Dick also took the better path, I think, when his alternate history novel within an alternative history wasn't our history, but a completely different history. It would have been disappointing to have The Grasshopper Lies Heavy be what we know as history.
Perhaps current readers expect something different from science fiction nowadays. More action, more technology, more spectacle, something not what it was. But it gives the reader something to think about: and that makes it good science fiction.
The "clichés" about Japanese and German cultures were authentic to the 60s: the setting for the story and the time it was written.
I'm going against the current trend developing here: I think this is one of the best science fiction novels perhaps second to only VALIS.
True is a "realistic" story of what could happen in the alternate history, but that's a strength, not a weakness. The characters fit into the world Dick created perfectly without the forced romanticism of the "hero" fighting the machinations of a despotic government. They are low people on the totem pole but one of them still manages to foil a plot--not with super human skills or training, but with being in the right (or wrong) place at the right (or wrong) time. No extended combat scenes required.
Dick also took the better path, I think, when his alternate history novel within an alternative history wasn't our history, but a completely different history. It would have been disappointing to have The Grasshopper Lies Heavy be what we know as history.
Perhaps current readers expect something different from science fiction nowadays. More action, more technology, more spectacle, something not what it was. But it gives the reader something to think about: and that makes it good science fiction.
The "clichés" about Japanese and German cultures were authentic to the 60s: the setting for the story and the time it was written.
I have to agree that his alternate history within his novel not being our history is a good thing. I'm not sure if that would have been cliché when he wrote this, but it definitely is now.

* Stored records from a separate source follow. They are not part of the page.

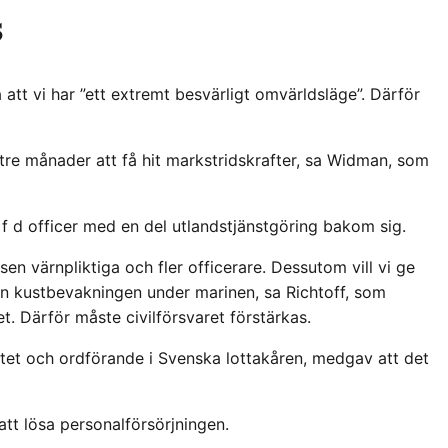
s
 att vi har ”ett extremt besvärligt omvärldsläge”. Därför
 tre månader att få hit markstridskrafter, sa Widman, som
 f d officer med en del utlandstjänstgöring bakom sig.
usen värnpliktiga och fler officerare. Dessutom vill vi ge
 in kustbevakningen under marinen, sa Richtoff, som
t. Därför måste civilförsvaret förstärkas.
ttet och ordförande i Svenska lottakåren, medgav att det
 att lösa personalförsörjningen.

I'm enjoying it. Yes, it's dated and yes some of the writing is a little odd (for example the dropping of articles and pronouns in some of the dialogue which I guess is mean to "japanese-ify" the English but just reminds me of Rorshach in Watchmen), but its clear that this is one of the places a lot of the alternative history cliches / tropes got started.

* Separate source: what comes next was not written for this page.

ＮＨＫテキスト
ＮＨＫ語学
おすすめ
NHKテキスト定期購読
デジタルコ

Ha! Yeah, that actually kind of drove me crazy during this last read. It kept reminding me of Truman Capote in the ending of this clip from the '70s detective movie spoof Murder by Death:
https://www.youtube.com/watch?v=znS3g...

Still, the story the way it is being told is not holding my interest.

I don't know how true it is, but actually one stereotype about Japan has always been that it is a copying culture, absorbing and assimilating elements from abroad and reinterpreting them in their own way. So actually this element of the story actually plays into that stereotype.
Or...you could see it as a "spoils of the victor" kind of thing.
One of the curious features of the novel is the characters use of the I Ching. I also heard (and mostly disbelieve) is that Dick wrote the whole book by asking questions to the oracle, then interrupting the answer into the direction of the story.

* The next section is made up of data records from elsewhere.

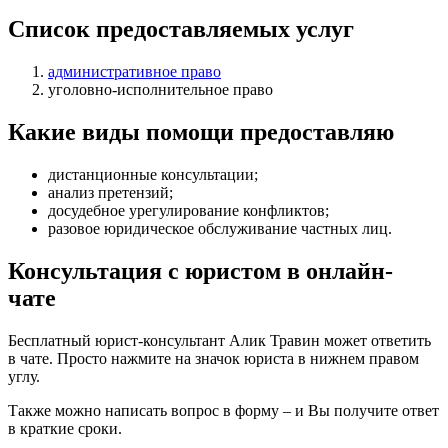
Список предоставляемых услуг
административное право
уголовно-исполнительное право
Какие виды помощи предоставляю
дистанционные консультации
;
анализ претензий
;
досудебное урегулирование конфликтов
;
разовое юридическое обслуживание частных лиц
.
Консультация с юристом в онлайн-
чате
Бесплатный юрист-консультант Алик Травин может ответить
в чате. Просто нажмите на значок юриста в нижнем правом
углу.
Также можно написать вопрос в форму – и Вы получите ответ
в краткие сроки.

After reading the novel again and noting the I Ching's influence, on a lark I found an online I Ching program and asked several questions about a story I had in development. I was surprised at how the answers played right into the story (not that I believe in the powers of the oracle), so I incorporated its answers into my plot as well. Kind of a PKD tribute.
I'm not reading it again this time around.
What are your thoughts on the book itself, the world Dick created, the themes .... what are your thoughts on the book? Tell me all.